Debugging

There are different parts of LiberTEM which can be debugged with different tools and methods.

Debugging the Web GUI

For debugging the GUI, you can use all standard debugging tools for web development. Most useful in this context are the Chrome DevTools or Firefox Developer Tools, which can be accessed by pressing F12. You can extend these with additional panels for React and for Redux.

These tools can be used for inspecting all frontend-related processes, from network traffic up to rendering behavior. Take note of the /api/events/ websocket connection, where all asynchronous notification and results will be transferred.

Note that you should always debug using the development build of the GUI, using npm start, as described in the contributing section. Otherwise the debugging experience may be painful, for example worse error output from react, minified source and minified component names, …

Debugging the API server

If the API server returns a server error (500), the detailed exception should be logged in the output of libertem-server. You can also try enabling the debug mode of tornado (there is currently no command line flag for this, so you need to change libertem.web.server accordingly.)
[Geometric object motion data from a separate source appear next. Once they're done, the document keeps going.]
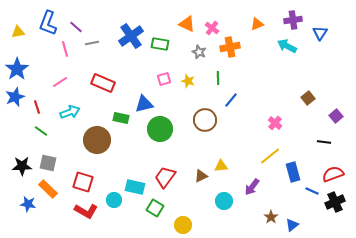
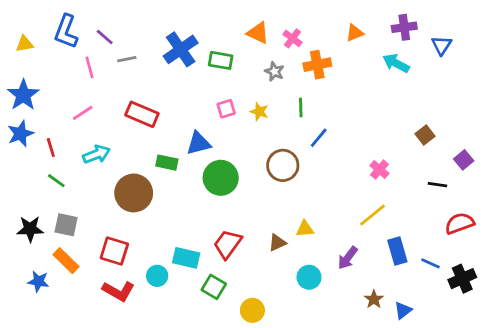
black line: (324, 142) -> (437, 185), moved
blue rectangle: (293, 172) -> (397, 251), moved
red semicircle: (333, 174) -> (459, 223), moved

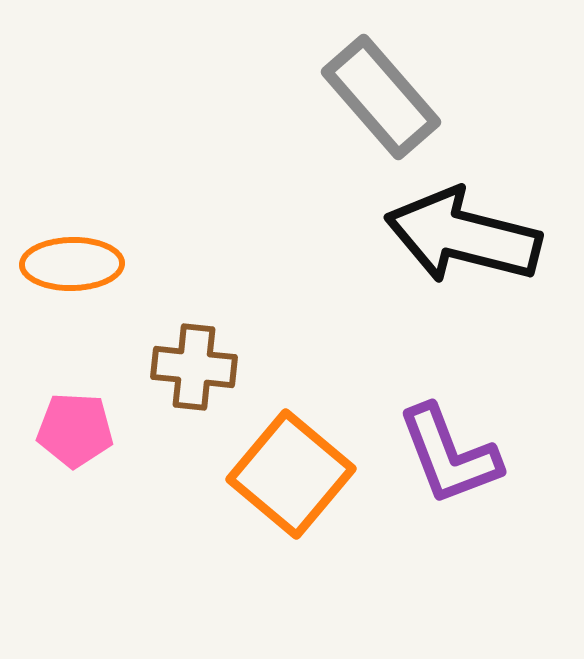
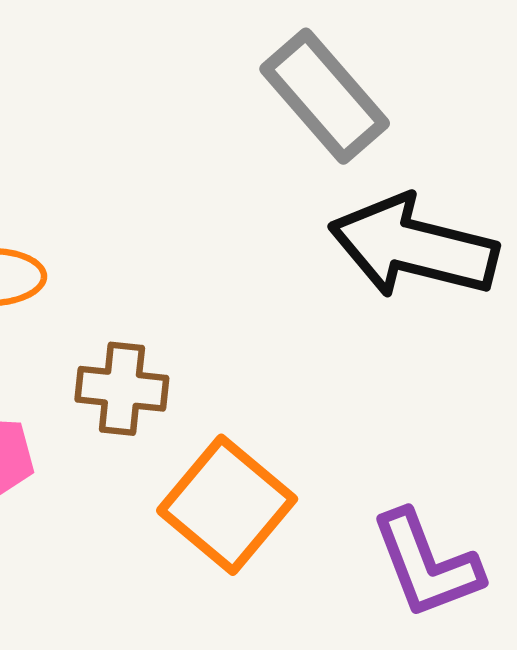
purple L-shape: (449, 455) -> (426, 564), moved

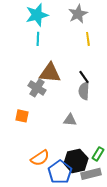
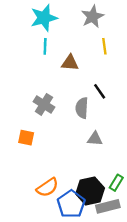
brown triangle: (50, 73) -> (70, 63), moved, size x0.7
gray semicircle: (84, 91) -> (82, 108), moved
gray triangle: (70, 120) -> (95, 139), moved

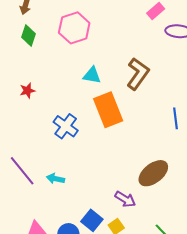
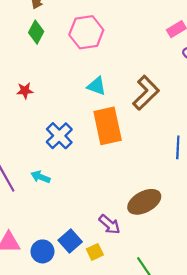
cyan arrow: (55, 179) -> (41, 177), moved

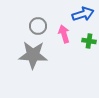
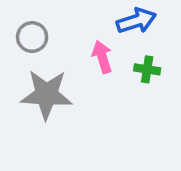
gray circle: (38, 26) -> (32, 37), moved

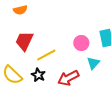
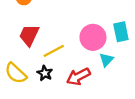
pink circle: (81, 43) -> (93, 37), size x1.5

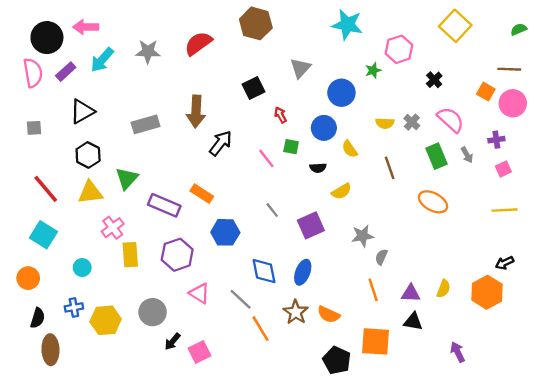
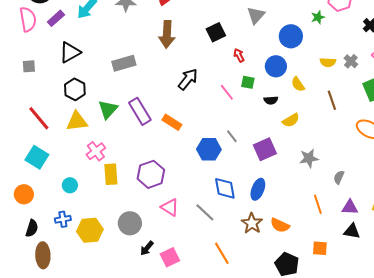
brown arrow: (196, 111) -> (167, 34), moved
purple rectangle: (164, 205) -> (140, 111), moved, turned 36
blue hexagon: (225, 232) -> (209, 149), moved
gray semicircle: (381, 257) -> (339, 177), moved
orange line: (260, 329) -> (222, 253), moved
orange square: (375, 341) -> (320, 248), size x0.6

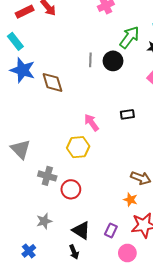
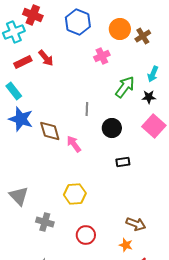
black circle: (113, 61) -> (112, 128), moved
pink arrow: (91, 123) -> (74, 144), moved
red circle: (71, 189) -> (86, 235), moved

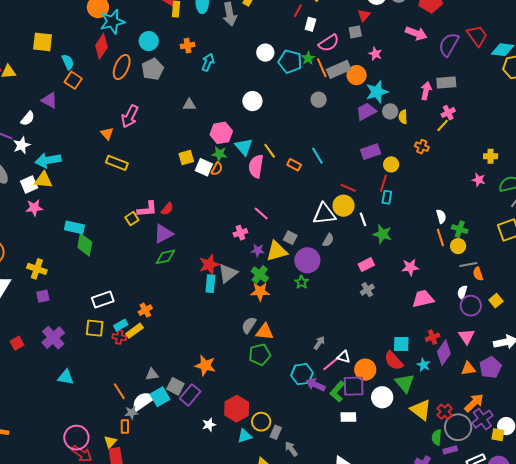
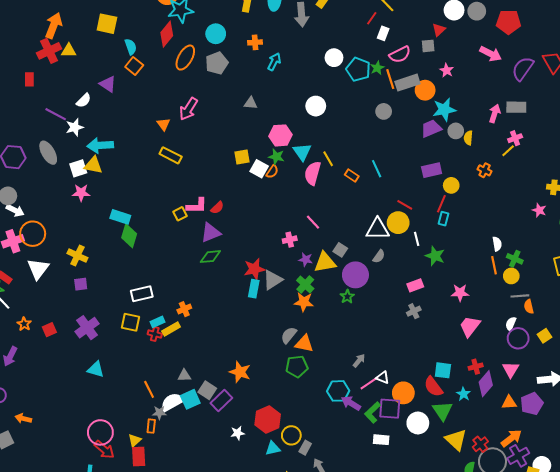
pink trapezoid: (423, 299) -> (470, 326), turned -45

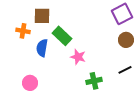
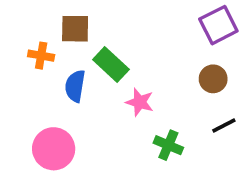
brown circle: (126, 40) -> (213, 79), moved
green cross: (94, 81) -> (168, 145), turned 35
pink circle: (30, 83) -> (54, 149), size x1.5

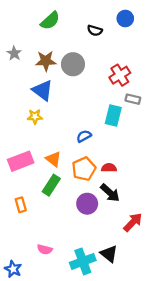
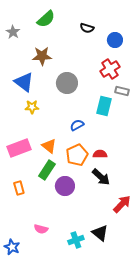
blue circle: (125, 18) -> (115, 40), moved
gray star: (14, 53) -> (13, 32), moved
gray circle: (73, 64) -> (67, 83), moved
blue triangle: (42, 90) -> (24, 82), moved
purple circle: (87, 204) -> (65, 186), moved
cyan cross: (83, 261) -> (76, 240), size x0.7

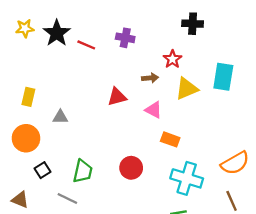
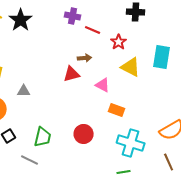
purple cross: (125, 38) -> (73, 16), moved
red line: (86, 45) -> (93, 30), moved
brown arrow: (150, 78) -> (85, 58), moved
yellow triangle: (187, 89) -> (131, 67), turned 50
If an analysis based on the exception alone is inconclusive, you can try to reproduce the problem using the Python API and follow the instructions below.

Debugging UDFs or other Python code

If you are trying to write a UDF, or debug other Python parts of LiberTEM, you can instruct LiberTEM to use simple single-threaded execution using the InlineJobExecutor.

from libertem.executor.inline import InlineJobExecutor
from libertem import api as lt

ctx = lt.Context(executor=InlineJobExecutor())

ctx.run_udf(dataset=dataset, udf=udf)

You can then use all usual debugging facilities, including pdb and the %pdb magic of ipython/Jupyter.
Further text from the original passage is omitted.